Houston Chronicle

Appraisal intended for mortgage underwrite­r

- By Edith Lank CREATORS SYNDICATE

Q : We got an offer on our home for $365,000, got the appraisal back from the buyer’s lender for $365,000. Five days later, the lender reviewed the appraisal and changed it to $350,000 (exactly the price the buyers wanted before negotiatio­ns.) So I guess what I’m asking is what good is an appraisal if the lender is going to tell you what your house is worth? — askedith.com

A : That lender isn’t telling you how much your house is worth. The appraisal was not for your use. It was not for the buyers’ either (though they paid for it). The appraiser’s client was the lender, and the appraisal was intended to help the mortgage underwrite­r decide how much it would be safe to lend on the property.

When — as brokers put it — “the house doesn’t appraise”, it does pose a problem for you, of course, but the main problem is the buyers’. Can they come up with the shortfall so they can pay you the agreed-upon price?

You can always dig in your heels and say that’s the only solution. Of course, you may well lose the deal at that point, because the sales contract probably said if they can’t get the amount they want to borrow, the contract is void and their deposit will be returned. Or, if they still want to buy, you could agree to sell at $350,000, or negotiate a compromise.

Or you can just call the whole thing off and put the place back on the market. To help you decide — how long was the property for sale, and at what price? The reaction of the buying public was, in the end, the most reliable guide to how much the house is really worth.

No broker involved

Q : My mom lives in New York and wants to sell her North Carolina property to her sister who has been living in the property for the last 30 years rent free. Will a quitclaim deed work in this situation or do they need a real estate agent or a real estate lawyer? Both of them are on a fixed income and want to do this with the least expenses.— L.
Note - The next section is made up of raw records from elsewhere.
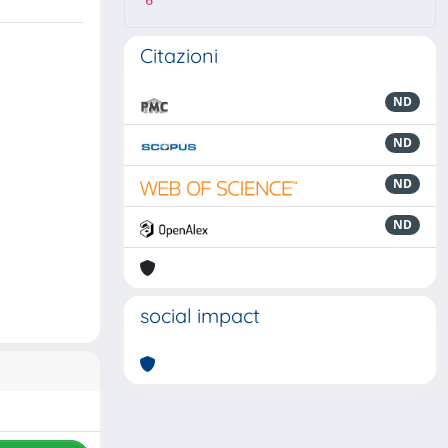
6
Citazioni
ND
ND
ND
ND
social impact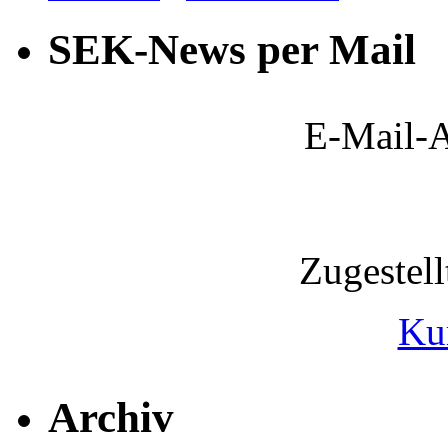
SEK-News per Mail
E-Mail-A
Zugestel
Ku
Archiv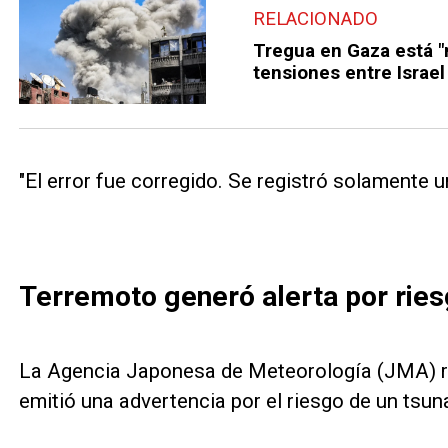
RELACIONADO
Tregua en Gaza está "
tensiones entre Israel
"El error fue corregido. Se registró solamente u
Terremoto generó alerta por rie
La Agencia Japonesa de Meteorología (JMA) r
emitió una advertencia por el riesgo de un tsun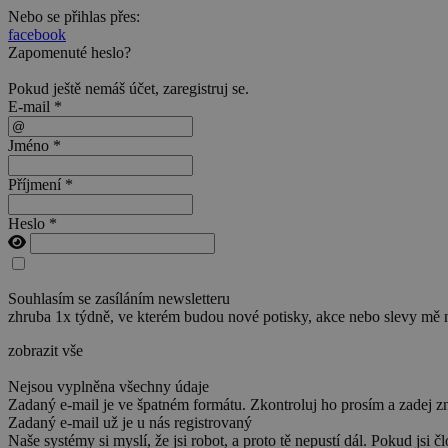
Nebo se přihlas přes:
facebook
Zapomenuté heslo?
Pokud ještě nemáš účet,
zaregistruj se
.
E-mail *
Jméno *
Příjmení *
Heslo *
Souhlasím se zasíláním newsletteru
zhruba 1x týdně, ve kterém budou nové potisky, akce nebo slevy mě 
zobrazit vše
Nejsou vyplněna všechny údaje
Zadaný e-mail je ve špatném formátu. Zkontroluj ho prosím a zadej z
Zadaný e-mail už je u nás registrovaný
Naše systémy si myslí, že jsi robot, a proto tě nepustí dál. Pokud jsi č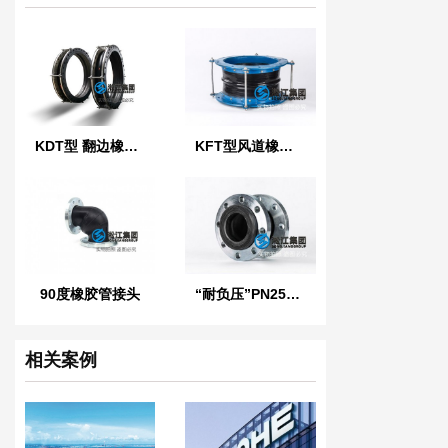
KDT型 翻边橡胶接头
KFT型风道橡胶柔性接头
90度橡胶管接头
“耐负压”PN25橡胶接头
相关案例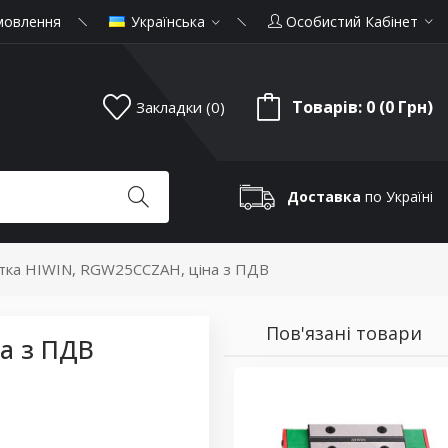
мовлення
Українська
Особистий Кабінет
Товарів: 0 (0 Грн)
Закладки (0)
Доставка
по Україні
тка HIWIN, RGW25CCZAH, ціна з ПДВ
Пов'язані товари
а з ПДВ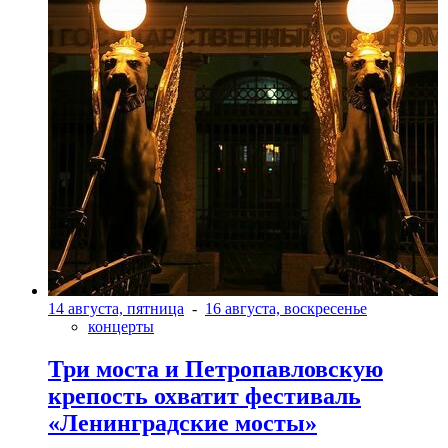
14 августа, пятница
-
16 августа, воскресенье
концерты
Три моста и Петропавловскую
крепость охватит фестиваль
«Ленинградские мосты»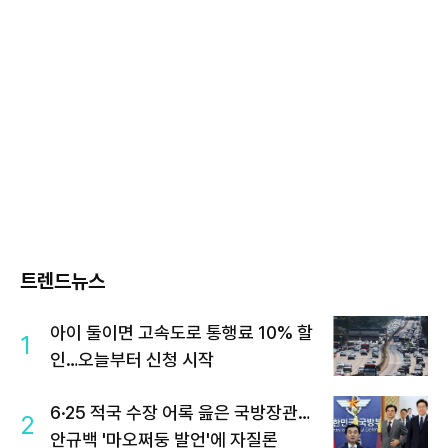
트렌드뉴스
아이 둘이면 고속도로 통행료 10% 할
1
인…오늘부터 신청 시작
6·25 적국 수장 어록 읊은 국방장관…
2
안규백 '마오쩌둥 발언'에 자질론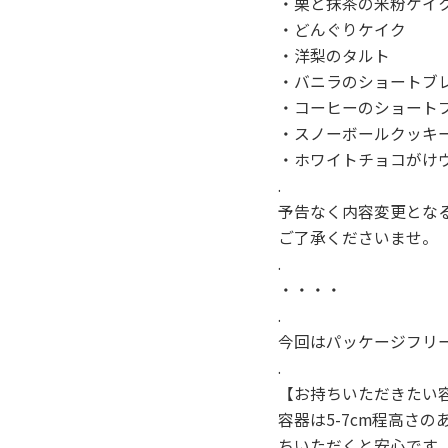
・栗と抹茶の米粉ケイ
・どんぐりケイク
・洋梨のタルト
・バニラのショートブ
・コーヒーのシ
・スノーボールクッキ
・ホワイトチョコがけ
.
予告なく内容変更とな
ご了承くださいませ。
.
・・・・
.
今回はパッケージフリ
.
【お持ちいただきたい
容器は5-7cm程高さ
ちいただくと安心です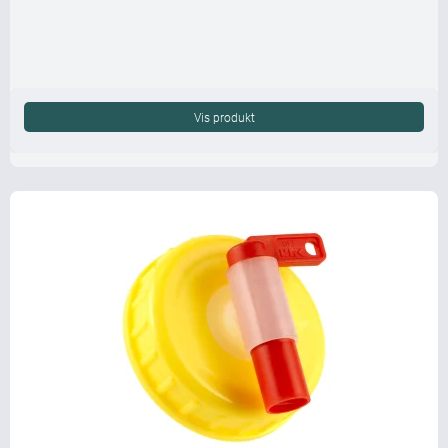
Vis produkt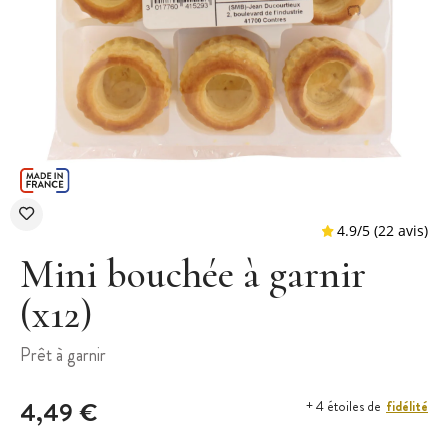
Mini bouchée à garnir
(x12)
4.9
/
5
(
Prêt à garnir
4,49 €
fidélité
+ 4 étoiles de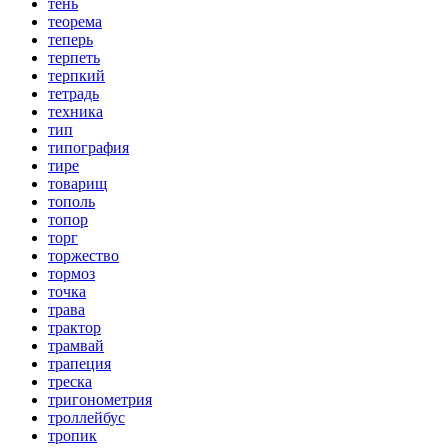
тень
теорема
теперь
терпеть
терпкий
тетрадь
техника
тип
типография
тире
товарищ
тополь
топор
торг
торжество
тормоз
точка
трава
трактор
трамвай
трапеция
треска
тригонометрия
троллейбус
тропик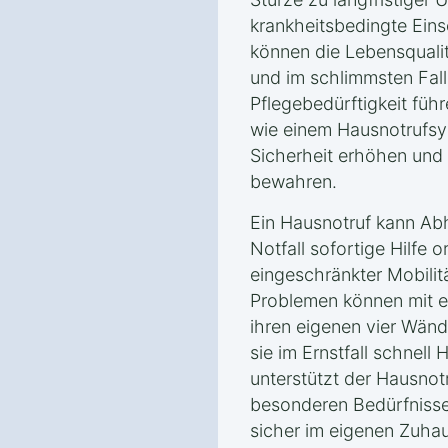
krankheitsbedingte Eins
können die Lebensqualit
und im schlimmsten Fall
Pflegebedürftigkeit führ
wie einem Hausnotrufsys
Sicherheit erhöhen und 
bewahren.
Ein Hausnotruf kann Abh
Notfall sofortige Hilfe 
eingeschränkter Mobilit
Problemen können mit e
ihren eigenen vier Wänd
sie im Ernstfall schnell 
unterstützt der Hausnot
besonderen Bedürfnisse
sicher im eigenen Zuhau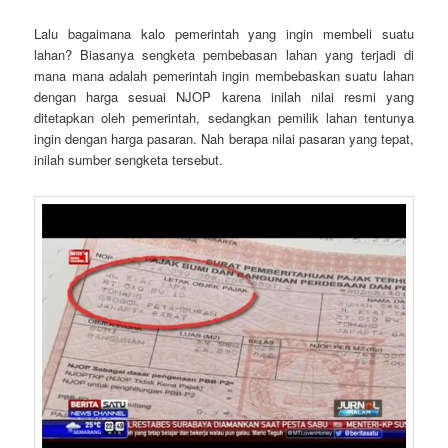
Lalu bagaimana kalo pemerintah yang ingin membeli suatu
lahan? Biasanya sengketa pembebasan lahan yang terjadi di
mana mana adalah pemerintah ingin membebaskan suatu lahan
dengan harga sesuai NJOP karena inilah nilai resmi yang
ditetapkan oleh pemerintah, sedangkan pemilik lahan tentunya
ingin dengan harga pasaran. Nah berapa nilai pasaran yang tepat,
inilah sumber sengketa tersebut.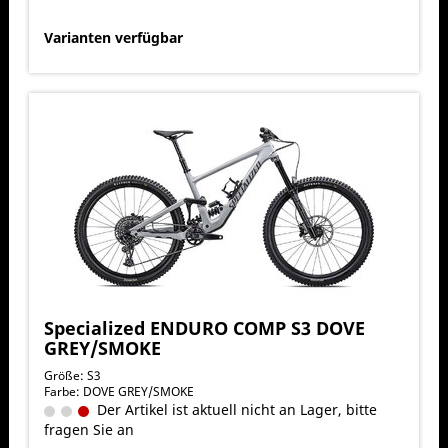
Varianten verfügbar
Specialized ENDURO COMP S3 DOVE
GREY/SMOKE
Größe: S3
Farbe: DOVE GREY/SMOKE
Der Artikel ist aktuell nicht an Lager, bitte
fragen Sie an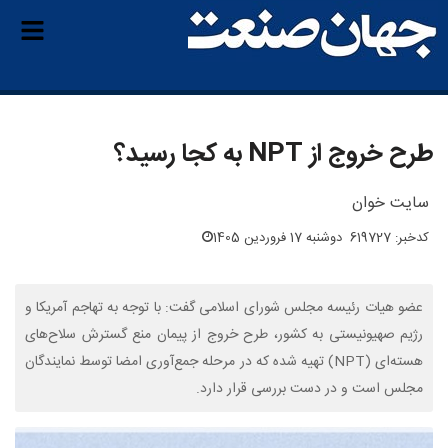
طرح خروج از NPT به کجا رسید؟
سایت خوان
کدخبر: 619727
دوشنبه 17 فروردین 1405
عضو هیات‌ رئیسه مجلس شورای اسلامی گفت: با توجه به تهاجم آمریکا و
رژیم صهیونیستی به کشور، طرح خروج از پیمان منع گسترش سلاح‌های
هسته‌ای (NPT) تهیه شده که در مرحله جمع‌آوری امضا توسط نمایندگان
مجلس است و در دست بررسی قرار دارد.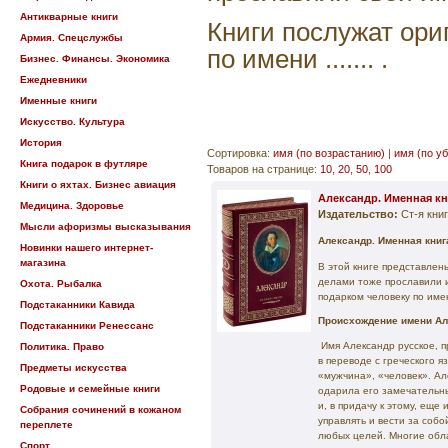
Антикварные книги
Книги послужат ор
Армия. Спецслужбы
по имени ....... .
Бизнес. Финансы. Экономика
Ежедневники
Именные книги
Искусство. Культура
История
Сортировка:
имя (по возрастанию)
|
имя (по у
Книга подарок в футляре
Товаров на странице:
10
,
20
,
50
,
100
Книги о яхтах. Бизнес авиация
Александр. Именная кн
Медицина. Здоровье
Издательство:
Ст-я кни
Мысли афоризмы высказывания
Александр. Именная книг
Новинки нашего интернет-
магазина
В этой книге представлен
делами тоже прославили
Охота. Рыбалка
подарком человеку по име
Подстаканники Кавида
Происхождение имени Ал
Подстаканники Ренессанс
Имя Александр русское, п
Политика. Право
в переводе с греческого 
Предметы искусства
«мужчина», «человек». Ал
Родовые и семейные книги
одарила его замечательны
и, в придачу к этому, еще
Собрания сочинений в кожаном
управлять и вести за соб
переплете
любых целей. Многие обл
Спорт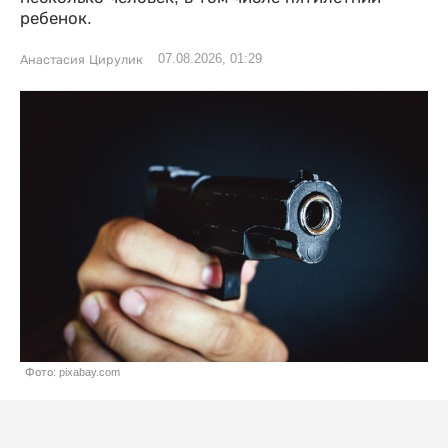
ребенок.
07.08.2026, 01:29
Анастасия Цирулик
Фото: pixabay.com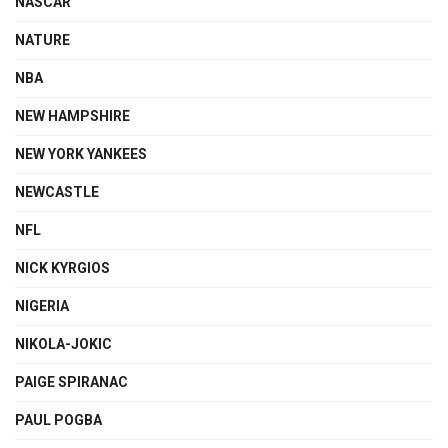
NASCAR
NATURE
NBA
NEW HAMPSHIRE
NEW YORK YANKEES
NEWCASTLE
NFL
NICK KYRGIOS
NIGERIA
NIKOLA-JOKIC
PAIGE SPIRANAC
PAUL POGBA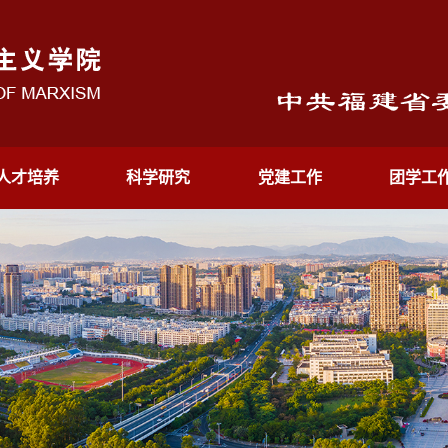
人才培养
科学研究
党建工作
团学工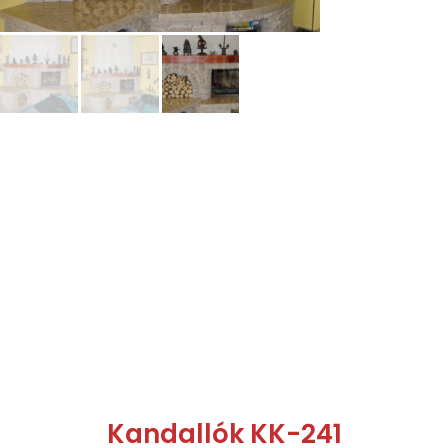
Kandallók KK-241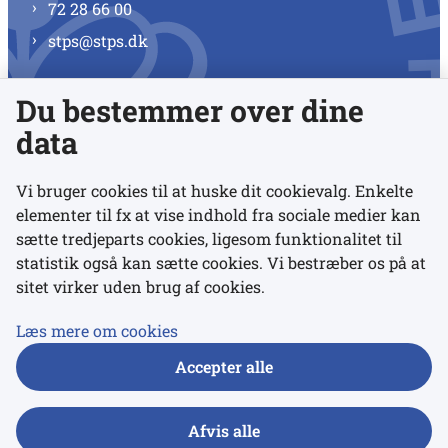
72 28 66 00
stps@stps.dk
Du bestemmer over dine
Se alle kontaktnumre
data
Vi bruger cookies til at huske dit cookievalg. Enkelte
elementer til fx at vise indhold fra sociale medier kan
Links
sætte tredjeparts cookies, ligesom funktionalitet til
statistik også kan sætte cookies. Vi bestræber os på at
sitet virker uden brug af cookies.
Udgivelser
Tilgængelighedserklæring
Læs mere om cookies
Data- og privatlivspolitik
Accepter alle
Cookies
Afvis alle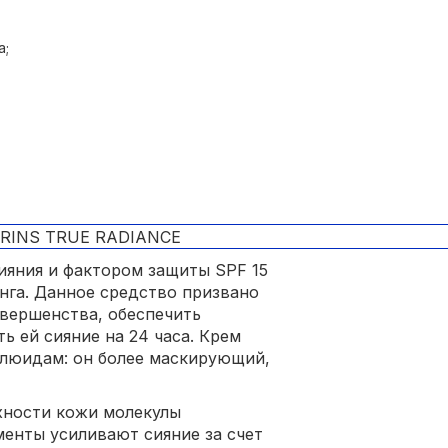
а;
сияния и фактором защиты SPF 15
нга. Данное средство призвано
овершенства, обеспечить
ь ей сияние на 24 часа. Крем
флюидам: он более маскирующий,
хности кожи молекулы
менты усиливают сияние за счет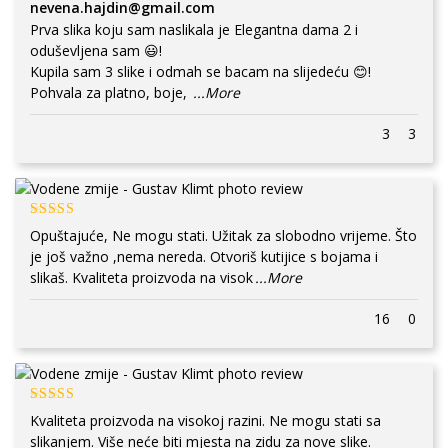
nevena.hajdin@gmail.com
Prva slika koju sam naslikala je Elegantna dama 2 i
oduševljena sam 😃!
Kupila sam 3 slike i odmah se bacam na slijedeću 😊!
Pohvala za platno, boje,
...More
3
3
Opuštajuće, Ne mogu stati. Užitak za slobodno vrijeme. Što
je još važno ,nema nereda. Otvoriš kutijice s bojama i
slikaš. Kvaliteta proizvoda na visok
...More
16
0
Kvaliteta proizvoda na visokoj razini. Ne mogu stati sa
slikanjem. Više neće biti mjesta na zidu za nove slike.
A : A real estate broker’s main service is to produce a willing and able buyer, and to help the two parties reach a binding agreement. Your mother already has a buyer and — I assume — she and her sister have already agreed on price and terms. No broker is needed. Unless your aunt intends to secure a mortgage loan, the settlement process should be fairly simple.

It’s legally possible for them to transfer title on their own. To protect both from possible complicati­ons in the future, though, they should follow the usual local procedures rather than doing it themselves.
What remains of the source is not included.